What is needed:
Every line with "slow" in it should be copied from the data.

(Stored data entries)
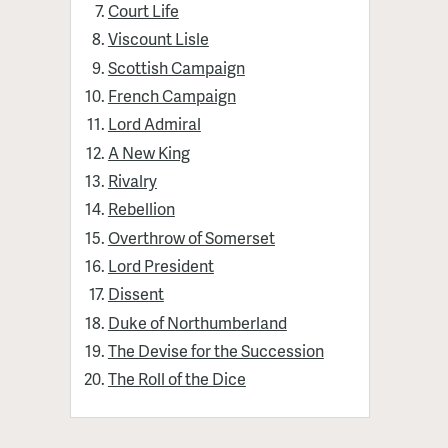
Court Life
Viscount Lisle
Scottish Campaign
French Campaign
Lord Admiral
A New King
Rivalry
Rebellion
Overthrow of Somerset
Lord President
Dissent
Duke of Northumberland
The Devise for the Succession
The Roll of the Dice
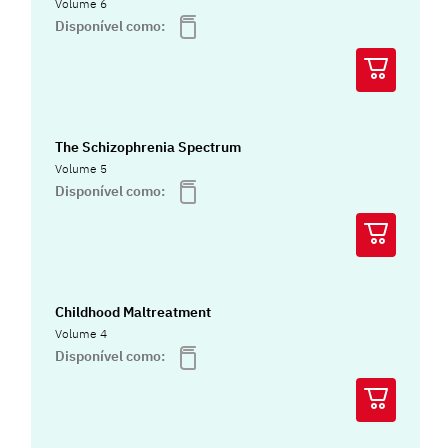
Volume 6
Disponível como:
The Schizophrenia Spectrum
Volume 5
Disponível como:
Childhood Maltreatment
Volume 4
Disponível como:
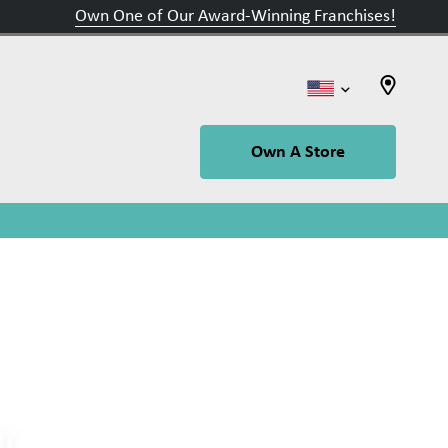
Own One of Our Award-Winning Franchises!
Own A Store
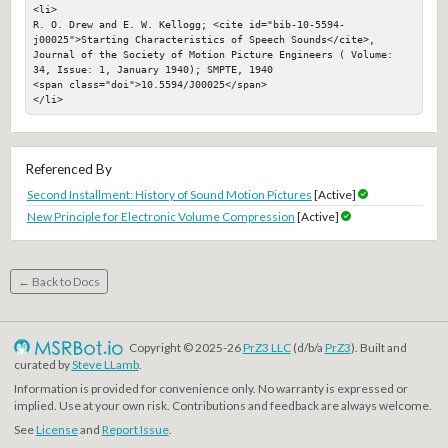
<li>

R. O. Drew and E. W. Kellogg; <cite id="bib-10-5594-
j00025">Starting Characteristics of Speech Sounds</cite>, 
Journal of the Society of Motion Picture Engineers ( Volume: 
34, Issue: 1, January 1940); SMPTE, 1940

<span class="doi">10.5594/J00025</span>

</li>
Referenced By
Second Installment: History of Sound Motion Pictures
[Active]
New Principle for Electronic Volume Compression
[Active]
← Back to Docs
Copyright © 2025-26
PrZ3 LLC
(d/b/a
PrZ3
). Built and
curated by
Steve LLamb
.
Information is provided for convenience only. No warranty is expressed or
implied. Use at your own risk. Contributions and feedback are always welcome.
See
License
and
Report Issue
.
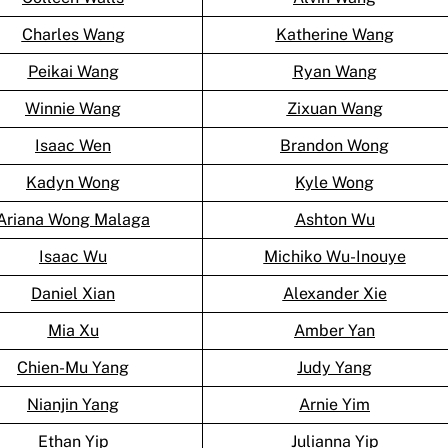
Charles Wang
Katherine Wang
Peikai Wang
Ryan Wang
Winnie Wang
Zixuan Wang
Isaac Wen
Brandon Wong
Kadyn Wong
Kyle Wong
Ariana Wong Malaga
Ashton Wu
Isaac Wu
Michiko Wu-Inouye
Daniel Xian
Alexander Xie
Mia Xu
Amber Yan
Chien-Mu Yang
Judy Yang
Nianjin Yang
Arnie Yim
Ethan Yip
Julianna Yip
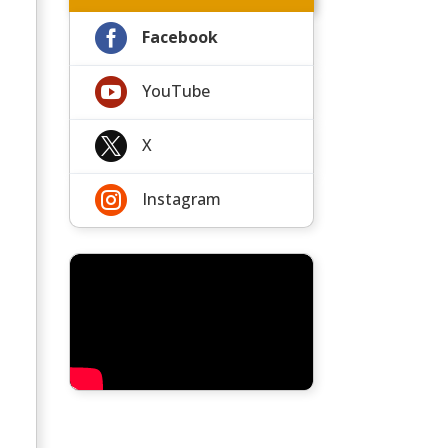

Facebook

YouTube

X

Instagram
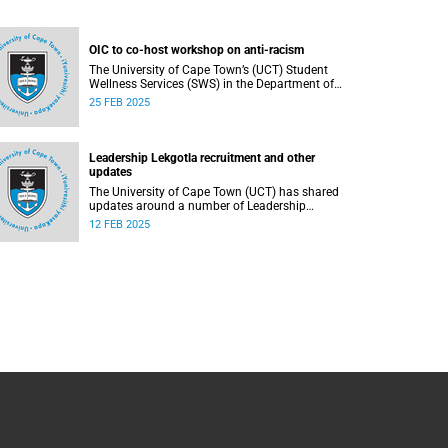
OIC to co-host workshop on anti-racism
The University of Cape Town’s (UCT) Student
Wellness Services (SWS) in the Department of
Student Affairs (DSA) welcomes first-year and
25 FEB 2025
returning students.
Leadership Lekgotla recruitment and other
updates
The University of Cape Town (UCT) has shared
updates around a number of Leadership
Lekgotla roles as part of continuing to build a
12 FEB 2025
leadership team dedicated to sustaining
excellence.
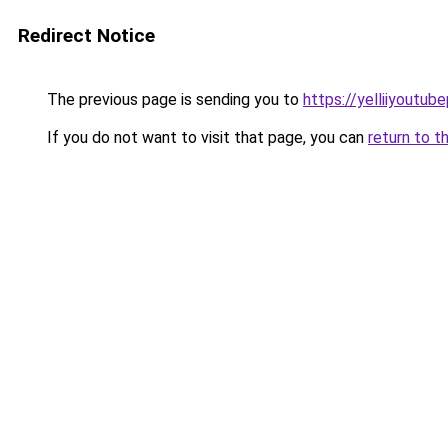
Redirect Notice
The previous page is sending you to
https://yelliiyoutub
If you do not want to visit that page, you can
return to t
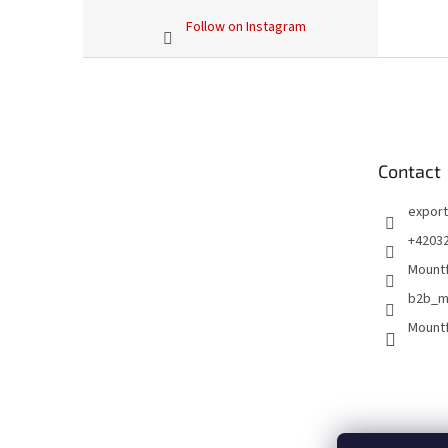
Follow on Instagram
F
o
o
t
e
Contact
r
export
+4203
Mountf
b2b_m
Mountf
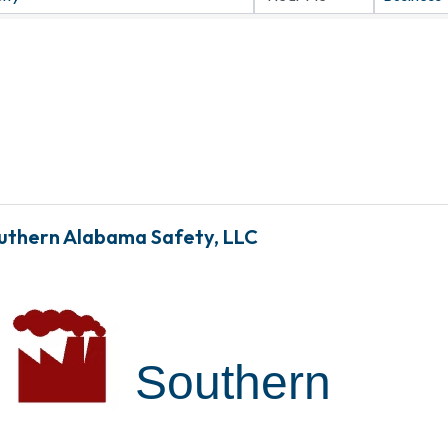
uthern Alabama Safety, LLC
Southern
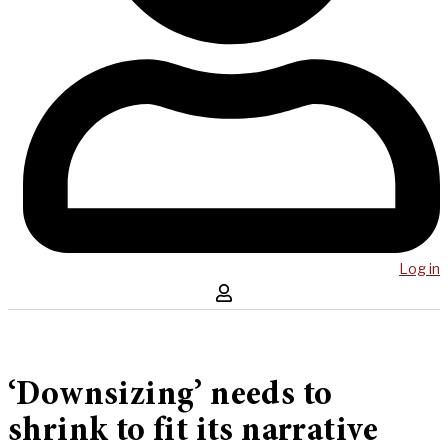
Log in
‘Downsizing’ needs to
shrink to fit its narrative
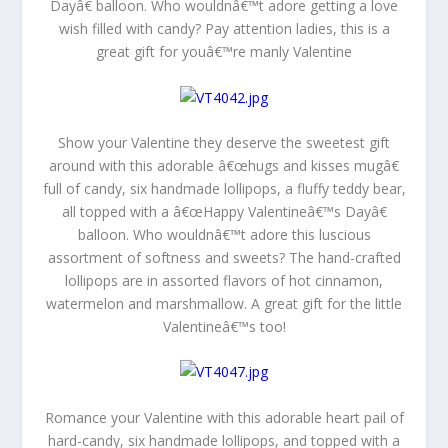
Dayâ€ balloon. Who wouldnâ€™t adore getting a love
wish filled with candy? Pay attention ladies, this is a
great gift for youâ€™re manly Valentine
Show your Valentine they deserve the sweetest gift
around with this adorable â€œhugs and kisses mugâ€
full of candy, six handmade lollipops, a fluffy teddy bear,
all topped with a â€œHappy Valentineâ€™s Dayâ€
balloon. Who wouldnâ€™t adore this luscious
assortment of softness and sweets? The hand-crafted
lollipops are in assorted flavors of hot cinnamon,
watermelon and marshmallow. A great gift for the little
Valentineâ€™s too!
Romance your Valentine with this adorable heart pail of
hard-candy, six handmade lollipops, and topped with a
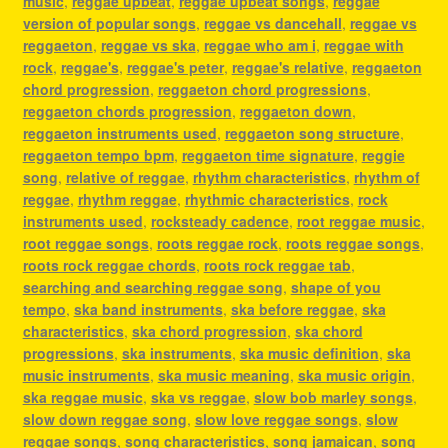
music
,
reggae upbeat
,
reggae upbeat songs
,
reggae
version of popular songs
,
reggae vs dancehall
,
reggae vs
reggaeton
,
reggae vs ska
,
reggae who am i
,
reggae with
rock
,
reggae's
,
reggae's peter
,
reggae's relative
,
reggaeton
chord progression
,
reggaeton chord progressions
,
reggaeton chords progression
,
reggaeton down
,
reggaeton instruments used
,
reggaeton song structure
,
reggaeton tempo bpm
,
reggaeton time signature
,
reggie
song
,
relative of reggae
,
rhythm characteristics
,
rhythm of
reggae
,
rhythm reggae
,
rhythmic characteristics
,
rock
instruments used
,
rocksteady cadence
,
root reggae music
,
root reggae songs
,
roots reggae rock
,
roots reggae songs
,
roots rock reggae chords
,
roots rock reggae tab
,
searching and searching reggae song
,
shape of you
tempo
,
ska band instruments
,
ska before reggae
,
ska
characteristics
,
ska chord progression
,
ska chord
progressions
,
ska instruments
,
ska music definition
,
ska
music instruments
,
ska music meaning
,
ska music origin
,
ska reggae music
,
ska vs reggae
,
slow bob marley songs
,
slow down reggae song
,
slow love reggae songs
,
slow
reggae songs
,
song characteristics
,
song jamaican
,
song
==
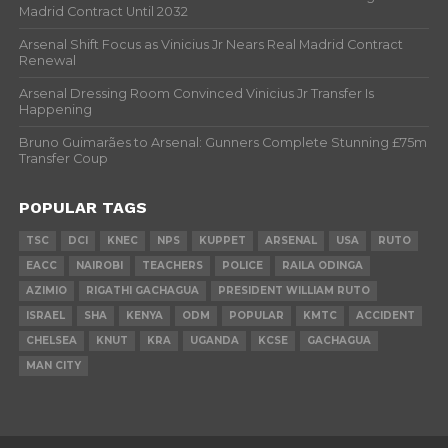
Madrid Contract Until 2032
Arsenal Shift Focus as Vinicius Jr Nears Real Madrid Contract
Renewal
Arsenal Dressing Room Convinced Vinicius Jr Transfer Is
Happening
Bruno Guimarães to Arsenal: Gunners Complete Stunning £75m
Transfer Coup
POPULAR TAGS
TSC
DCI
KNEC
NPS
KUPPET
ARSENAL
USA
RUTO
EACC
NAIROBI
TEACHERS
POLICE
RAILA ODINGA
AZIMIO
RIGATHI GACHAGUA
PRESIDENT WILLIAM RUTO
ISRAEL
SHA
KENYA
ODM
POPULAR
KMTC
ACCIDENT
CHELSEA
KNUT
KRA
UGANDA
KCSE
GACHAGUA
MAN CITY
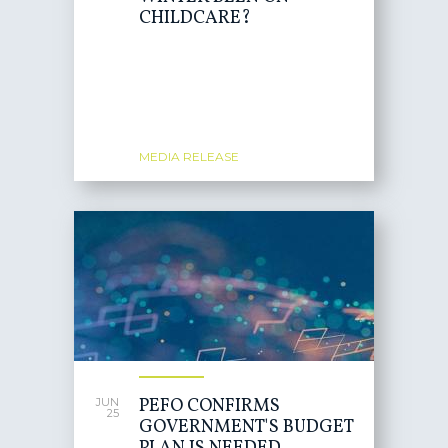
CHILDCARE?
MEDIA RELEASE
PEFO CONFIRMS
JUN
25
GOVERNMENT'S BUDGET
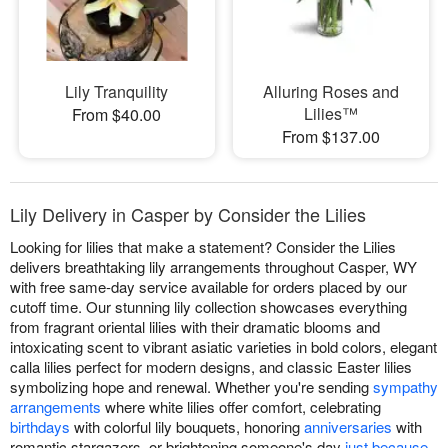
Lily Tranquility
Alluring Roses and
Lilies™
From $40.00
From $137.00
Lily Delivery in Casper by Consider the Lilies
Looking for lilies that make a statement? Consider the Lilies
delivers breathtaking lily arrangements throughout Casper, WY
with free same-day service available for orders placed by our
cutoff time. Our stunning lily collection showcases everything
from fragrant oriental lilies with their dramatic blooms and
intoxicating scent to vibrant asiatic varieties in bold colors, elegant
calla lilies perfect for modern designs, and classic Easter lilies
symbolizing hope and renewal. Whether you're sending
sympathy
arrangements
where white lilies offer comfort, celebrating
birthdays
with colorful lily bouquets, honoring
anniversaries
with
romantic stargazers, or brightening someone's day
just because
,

Expected answer:
slow bob marley songs
slow down reggae song
slow love reggae songs
slow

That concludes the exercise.